Radio has long been the king of in-car entertainment. In recent years, new audio services have been introduced in automobiles to enhance the driver and passenger experience. The addition of these services means that the once prominent radio dial can be buried behind menu screens in a new user interface. While “radio remains the preferred from of audio entertainment in the car,” making sure that it remains available and accessible to users is important. David Layer, NAB Senior Director, Advanced Engineering, recently travelled to the North American International Auto Show (NAIAS) in Detroit for a look at the current state of radio in the dash.
Of the 41 vehicles David looked at, nearly every system supported AM, FM (with RDS) and Sirius XM. One exception was the BMW i3 all electric vehicle, which does not support AM. BMW has said that the electric motors cause interference on AM, though David found that all the other electric cars that he looked at (the Chevy Bolt, Smart Car Electric Coupe, Nissan Leaf and Mercedes B 250 e) continue to support both AM and FM.
While new user interfaces may take radio an extra click away from the user, they also provide new opportunities for innovation. Two Hyundai radio’s that David saw included the SoundHound music recognition system and built in cellular connections. Hitting the SoundHound button while listening to a radio station provides album art, lyrics and artist information on the song being played.

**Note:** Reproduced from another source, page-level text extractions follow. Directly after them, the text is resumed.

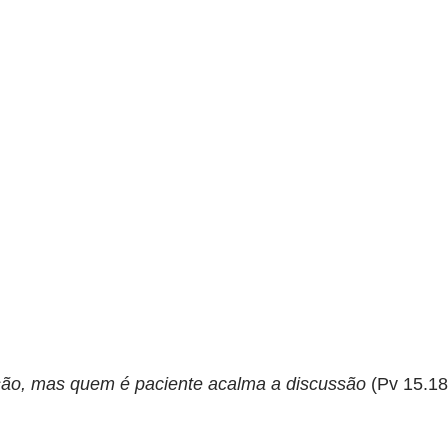
são, mas quem é paciente acalma a discussão
(Pv 15.18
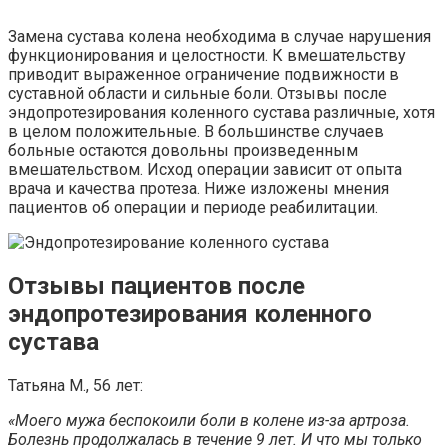
Замена сустава колена необходима в случае нарушения
функционирования и целостности. К вмешательству
приводит выраженное ограничение подвижности в
суставной области и сильные боли. Отзывы после
эндопротезирования коленного сустава различные, хотя
в целом положительные. В большинстве случаев
больные остаются довольны произведенным
вмешательством. Исход операции зависит от опыта
врача и качества протеза. Ниже изложены мнения
пациентов об операции и периоде реабилитации.
Отзывы пациентов после
эндопротезирования коленного
сустава
Татьяна М., 56 лет:
«Моего мужа беспокоили боли в колене из-за артроза.
Болезнь продолжалась в течение 9 лет. И что мы только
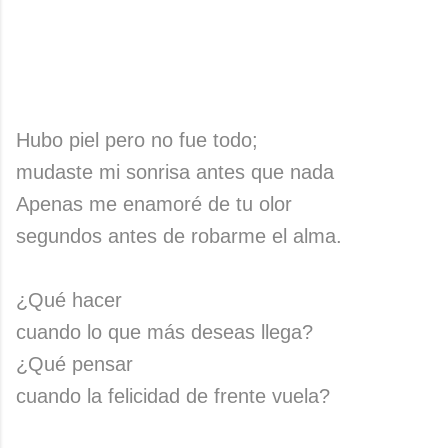
Hubo piel pero no fue todo;
mudaste mi sonrisa antes que nada
Apenas me enamoré de tu olor
segundos antes de robarme el alma.
¿Qué hacer
cuando lo que más deseas llega?
¿Qué pensar
cuando la felicidad de frente vuela?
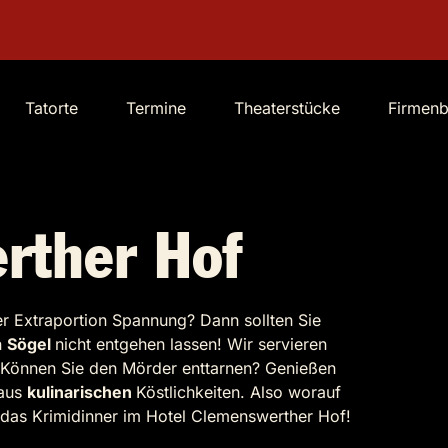
Tatorte
Termine
Theaterstücke
Firmen
rther Hof
ner Extraportion Spannung? Dann sollten Sie
n
Sögel
nicht entgehen lassen! Wir servieren
t. Können Sie den Mörder enttarnen? Genießen
 aus
kulinarischen
Köstlichkeiten. Also worauf
r das Krimidinner im Hotel Clemenswerther Hof!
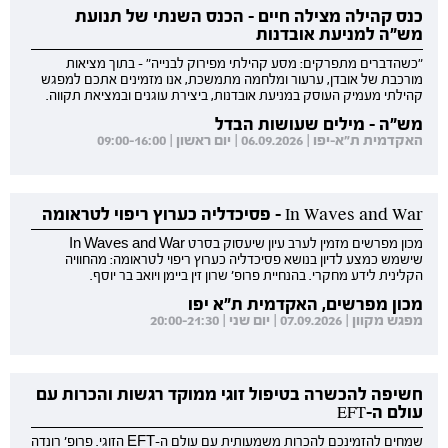
כנס קהילה מצילה חיים - הכנס השנתי של תנועת
מש"ה למניעת אובדנות
"כשהדברים מתפרקים: מסע קהילתי מפירוק לבנייה" - בתוך מציאות
מורכבת של אובדן, ערעור ומלחמה מתמשכת, אנו מזמינים אתכם למפגש
קהילתי מעמיק העוסק במניעת אובדנות, ביצירת עוגנים ובמציאת תקווה.
מש"ה - מילים שעושות הבדל
האקדמית ת"א-יפו | 06.09.2026 | יום ראשון | 09:00-16:00
In Waves and War - פסיכדליה כערוץ ריפוי לטראומה
מכון מפרשים מזמין לערב עיון שיעסוק בסרט In Waves and War
שישמש כמצע לדיון בנושא פסיכדליה כערוץ ריפוי לטראומה: מהחוויה
הקלינית לידע מחקרי. בהנחיית פרופ' שרון זין ביימן ויואב בר יוסף.
מכון מפרשים, האקדמית ת"א יפו
מפגש מקוון | 07.09.2026 | יום שני | 20:00-21:30
חשיפה להכשרה בטיפול זוגי ממוקד רגשות והכרות עם
עולם ה-EFT
שמחים להזמינכם להכרות משמעותית עם עולם ה-EFT הזוגי. פרופ' רונדה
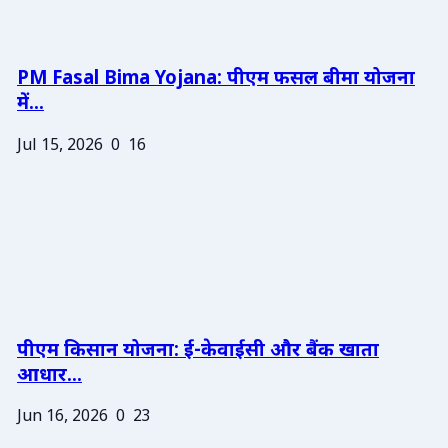
PM Fasal Bima Yojana: पीएम फसल बीमा योजना
में...
Jul 15, 2026
0
16
पीएम किसान योजना: ई-केवाईसी और बैंक खाता
आधार...
Jun 16, 2026
0
23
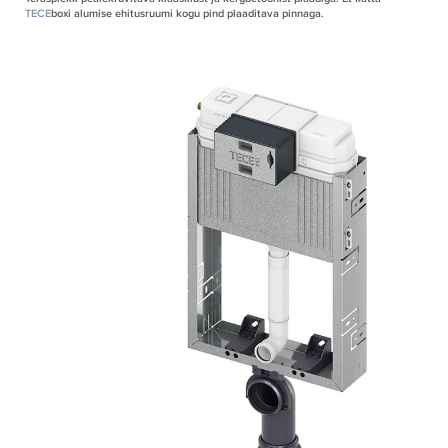
TECE
boxi alumise ehitusruumi kogu pind plaaditava pinnaga.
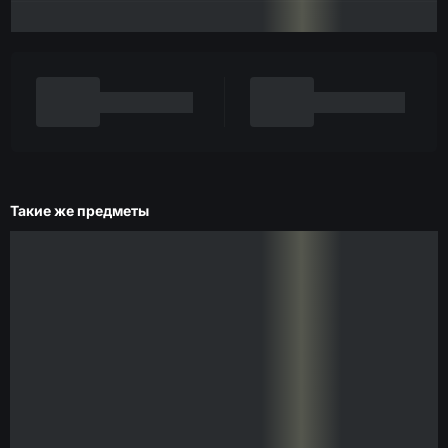
Такие же предметы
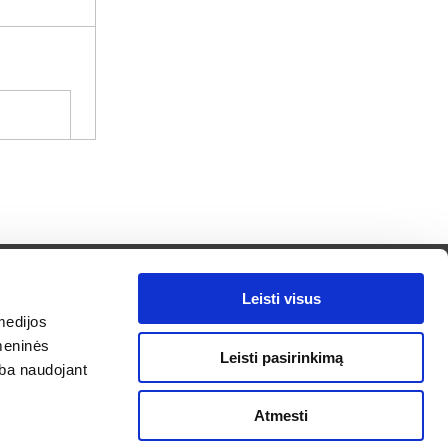
Leisti visus
medijos
Privatumo politika
omeninės
Leisti pasirinkimą
arba naudojant
imai
Atmesti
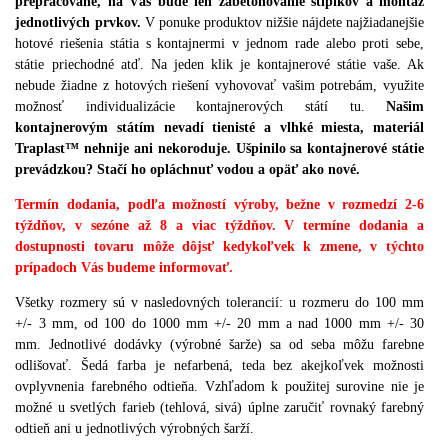
prepracované, na Vás bude len zabetónovanie stĺpikov a montáž
jednotlivých prvkov.
V ponuke produktov nižšie nájdete najžiadanejšie
hotové riešenia státia s kontajnermi v jednom rade alebo proti sebe,
státie priechodné atď. Na jeden klik je kontajnerové státie vaše.
Ak
nebude žiadne z hotových riešení vyhovovať vašim potrebám, využite
možnosť individualizácie kontajnerových státí tu.
Našim
kontajnerovým státím nevadí tienisté a vlhké miesta, materiál
Traplast™ nehnije ani nekoroduje.
Ušpinilo sa kontajnerové státie
prevádzkou?
Stačí ho opláchnuť vodou a opäť ako nové.
Termín dodania, podľa možností výroby, bežne v rozmedzí 2-6
týždňov, v sezóne až 8 a viac týždňov. V termíne dodania a
dostupnosti tovaru môže dôjsť kedykoľvek k zmene, v týchto
prípadoch Vás budeme informovať.
Všetky rozmery sú v nasledovných tolerancií
:
u rozmeru do 100 mm
+/- 3 mm
,
od 100 do 1000 mm +/- 20 mm a nad 1000 mm +/- 30
mm
.
Jednotlivé dodávky (
výrobné
šarže
)
sa od seba môžu farebne
odlišovať
.
Šedá farba je nefarbená
,
teda bez akejkoľvek možnosti
ovplyvnenia farebného odtieňa
.
Vzhľadom k použitej surovine nie je
možné u svetlých farieb (
tehlová
,
sivá
)
úplne zaručiť rovnaký farebný
odtieň ani u jednotlivých výrobných šarží
.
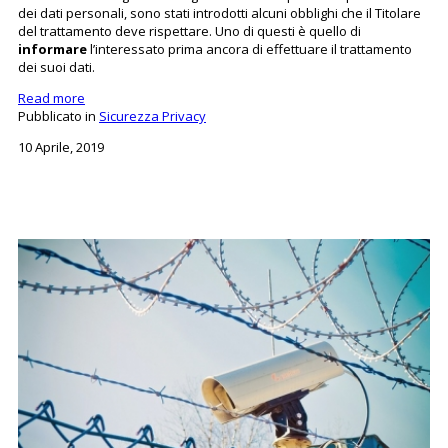
dei dati personali, sono stati introdotti alcuni obblighi che il Titolare
del trattamento deve rispettare. Uno di questi è quello di
informare
l’interessato prima ancora di effettuare il trattamento
dei suoi dati.
Read more
Pubblicato in
Sicurezza Privacy
10 Aprile, 2019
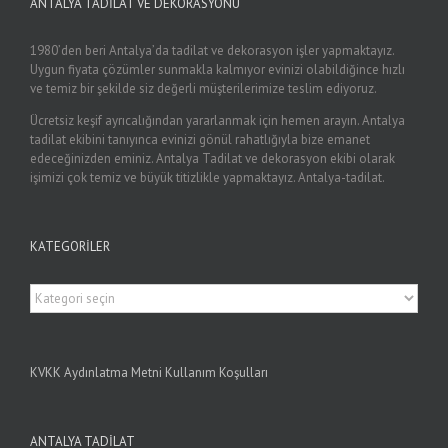
ANTALYA TADILAT VE DEKORASYONU
1980’den beri Antalya’da tadilat ve dekorasyon işler yapmaktayız.
Uygun fiyata çözümler sunmakla kalmıyor evinizi olabildiğince hızlı
ve temiz bir şekilde siz değerli müşterilerimize teslim ediyoruz.
Ücretsiz keşif ayrıcalığından yararlanmak için hemen arayın. Antalya
tadilat ekibini tanıyınca evinizi gönül rahatlığıyla bize emanet
edeceğinizden eminiz. Antalya Tadilat ve dekorasyon ekibi olarak
işimizi çok temiz ve büyük titizlikle yapmaktayız. Antalya-tadilat.
KATEGORILER
Kategoriler
KVKK Aydınlatma Metni Kullanım Koşulları
ANTALYA TADİLAT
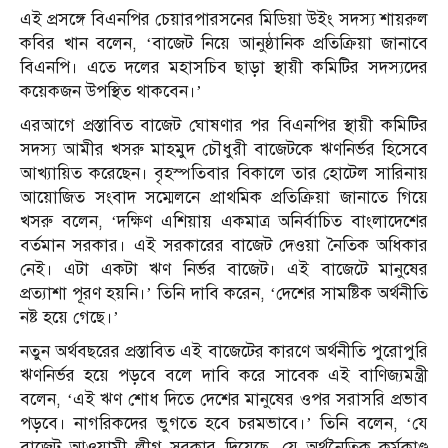
এই প্রসঙ্গে বিএনপির চেয়ারপারসনের মিডিয়া উইং সদস্য শায়রুল
কবির খান বলেন, ‘বাজেট নিয়ে আনুষ্ঠানিক প্রতিক্রিয়া জানাবে
বিএনপি। এতে দলের মহাসচিব ছাড়া স্থায়ী কমিটির সদস্যদের
কয়েকজন উপস্থিত থাকবেন।’
এরআগে প্রস্তাবিত বাজেট ঘোষণার পর বিএনপির স্থায়ী কমিটির
সদস্য আমীর খসরু মাহমুদ চৌধুরী বাজেটকে ঋণনির্ভর হিসেবে
আখ্যায়িত করেছেন। বৃহস্পতিবার বিকালে তার হোটেল সারিনায়
আয়োজিত সংবাদ সম্মেলনে প্রাথমিক প্রতিক্রিয়া জানাতে গিয়ে
খসরু বলেন, ‘দক্ষিণ এশিয়ায় একমাত্র অনির্বাচিত বাংলাদেশের
বর্তমান সরকার। এই সরকারের বাজেট দেওয়া নৈতিক অধিকার
নেই। এটা একটা ঋণ নির্ভর বাজেট। এই বাজেটে মানুষের
প্রত্যাশা পূরণ হয়নি।’ তিনি দাবি করেন, ‘দেশের সামষ্টিক অর্থনীতি
নষ্ট হয়ে গেছে।’
নতুন অর্থবছরের প্রস্তাবিত এই বাজেটের কারণে অর্থনীতি পুরোপুরি
ঋণনির্ভর হয়ে পড়বে বলে দাবি করে সাবেক এই বাণিজ্যমন্ত্রী
বলেন, ‘এই ঋণ শোধ দিতে দেশের মানুষের ওপর সরাসরি প্রভাব
পড়বে। নাগরিকদের ভুগতে হবে চরমভাবে।’ তিনি বলেন, ‘যে
বাজেট আওয়ামী লীগ সরকার দিয়েছে, যে অর্থনৈতিক কর্মকাণ্ড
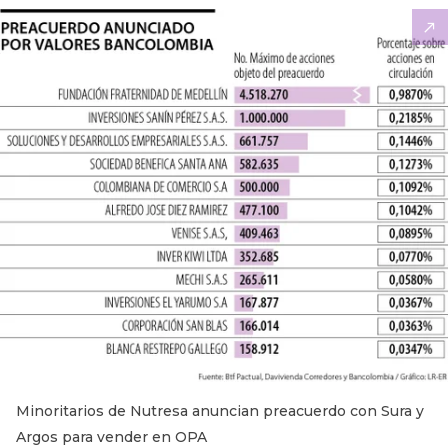
Minoritarios de Nutresa anuncian preacuerdo con Sura y
Argos para vender en OPA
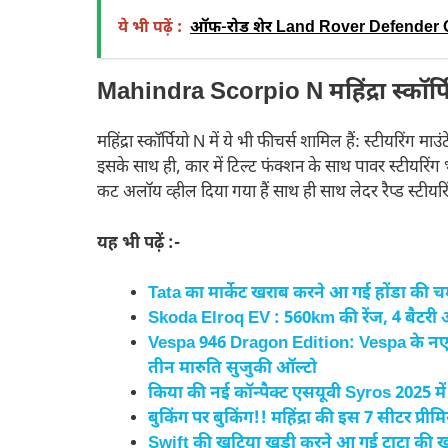
ये भी पढ़ें :
ऑफ-रोड शेर Land Rover Defender OCTA
Mahindra Scorpio N
महिंद्रा स्कॉर्
महिंद्रा स्कॉर्पियो N में ये भी फीचर्स शामिल हैं: स्टीयरिंग
इसके साथ ही, कार में टिल्ट फंक्शन के साथ पावर स्टीयरिंग
कट अलॉय व्हील दिया गया हैं साथ ही साथ लेदर रैप्ड स्टीय
यह भी पढ़ें :-
Tata का मार्केट खराब करने आ गई होंडा की
Skoda Elroq EV : 560km की रेंज, 4 बैटरी ऑ
Vespa 946 Dragon Edition: Vespa के नए स्
तीन मारुति सुजुकी ऑल्टो
किया की नई कॉन्पैक्ट एसयूवी Syros 2025 में
बुकिंग पर बुकिंग!! महिंद्रा की इस 7 सीटर प्री
Swift की खटिया खड़ी करने आ गई टाटा की ख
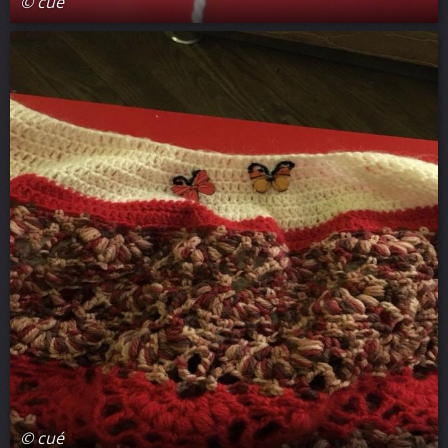
© cué
© cué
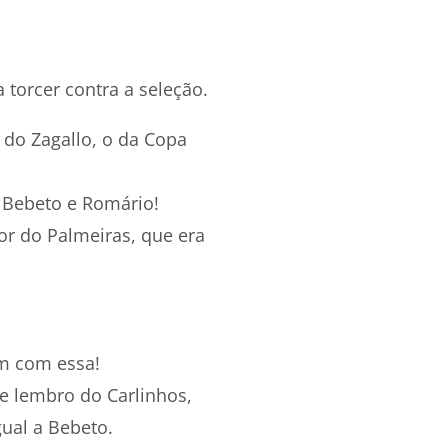
 torcer contra a seleção.
e do Zagallo, o da Copa
a Bebeto e Romário!
r do Palmeiras, que era
m com essa!
me lembro do Carlinhos,
ual a Bebeto.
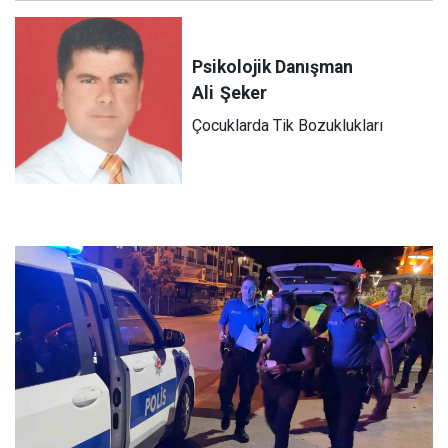
Psikolojik Danışman
Ali
Şeker
Çocuklarda Tik Bozuklukları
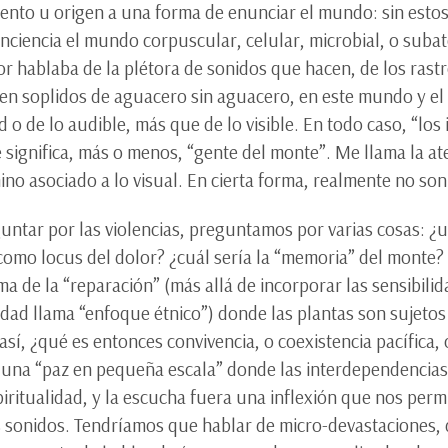
stento u origen a una forma de enunciar el mundo: sin esto
conciencia el mundo corpuscular, celular, microbial, o su
r hablaba de la plétora de sonidos que hacen, de los rastr
n soplidos de aguacero sin aguacero, en este mundo y el 
d o de lo audible, más que de lo visible. En todo caso, “los
 significa, más o menos, “gente del monte”. Me llama la ate
no asociado a lo visual. En cierta forma, realmente no son 
ntar por las violencias, preguntamos por varias cosas: ¿un
omo locus del dolor? ¿cuál sería la “memoria” del monte?
gma de la “reparación” (más allá de incorporar las sensibilid
lidad llama “enfoque étnico”) donde las plantas son sujetos
 así, ¿qué es entonces convivencia, o coexistencia pacífica, 
una “paz en pequeña escala” donde las interdependencias 
piritualidad, y la escucha fuera una inflexión que nos perm
 sonidos. Tendríamos que hablar de micro-devastaciones, 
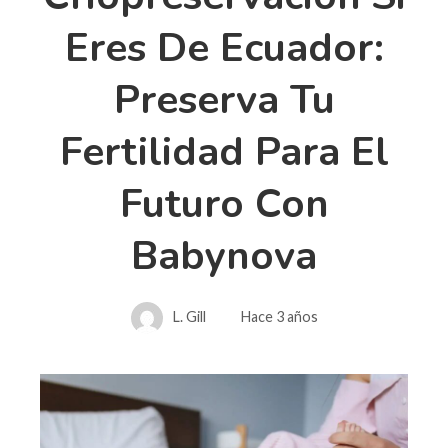
Eres De Ecuador:
Preserva Tu
Fertilidad Para El
Futuro Con
Babynova
L. Gill
Hace 3 años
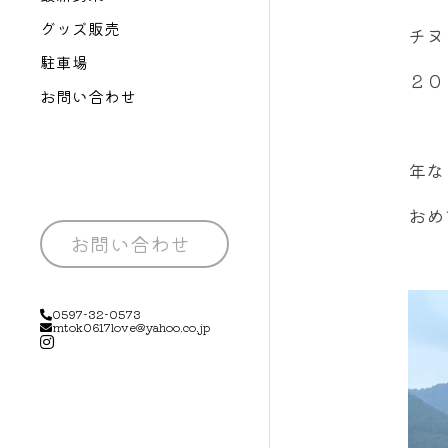
グッズ販売
チヌ
駐車場
２０
お問い合わせ
年な
おめ
お問い合わせ
0597-32-0573
mtok0617love@yahoo.co.jp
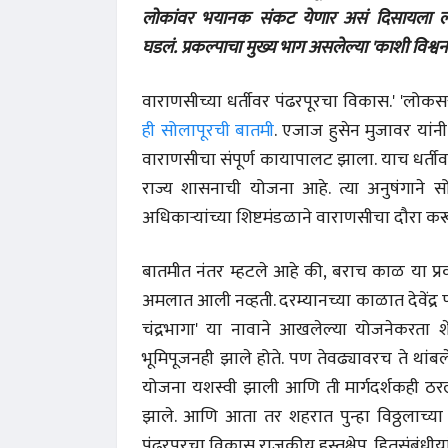
लोकांवर भयानक संकट येणार असं दिसायला ला
घडलं. प्रकल्पाचा मुख्य भाग असलेल्या 'काशी विश्व
वाराणसीच्या धर्तीवर पंढरपूरचा विकास.' 'लोकसत्
ही सोलापूरची बातमी
. एजाज हुसेन मुजावर यांनी द
वाराणसीचा संपूर्ण कायापालट झाला. याच धर्तीवर 
राज्य शासनाची योजना आहे. त्या अनुषंगाने सो
अधिकाऱ्यांच्या शिष्टमंडळाने वाराणसीचा दौरा 
बातमीत नंतर म्हटले आहे की, बराच काळ या प्र
अमलात आली नव्हती. दरम्यानच्या काळात देवेंद्र 
चंद्रभागा' या नावाने आखलेल्या योजनेकरता शे
भूमिपूजनही झाले होते. पण तेवढ्यावरच ते थांबले
योजना यशस्वी झाली आणि ती मार्गदर्शकही ठरली ह
झाले. आणि आता तर शहरात पुन्हा विठ्ठलाच्या म
पंढरपूरचा विकास राजकीय हस्तक्षेप, हितसंबंधीय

When done well, the UI enhanced the user experience of radio providing features like station lists which, when selected, scan the band and populate a list of receivable stations for both AM and FM. The Volvo S90 stood out above the rest, having one of the most configurable and easy to use interfaces.
There were a lot of HD Radio receivers on display. Of the 41 systems that David saw, 32 supported reception of HD Radio. While some of these HD Radio receivers were displaying “Artist Experience” album art, David said that “Signal reception in the convention center was spotty, so it was unclear which HD Radio receivers were actually Artist Experience capable.”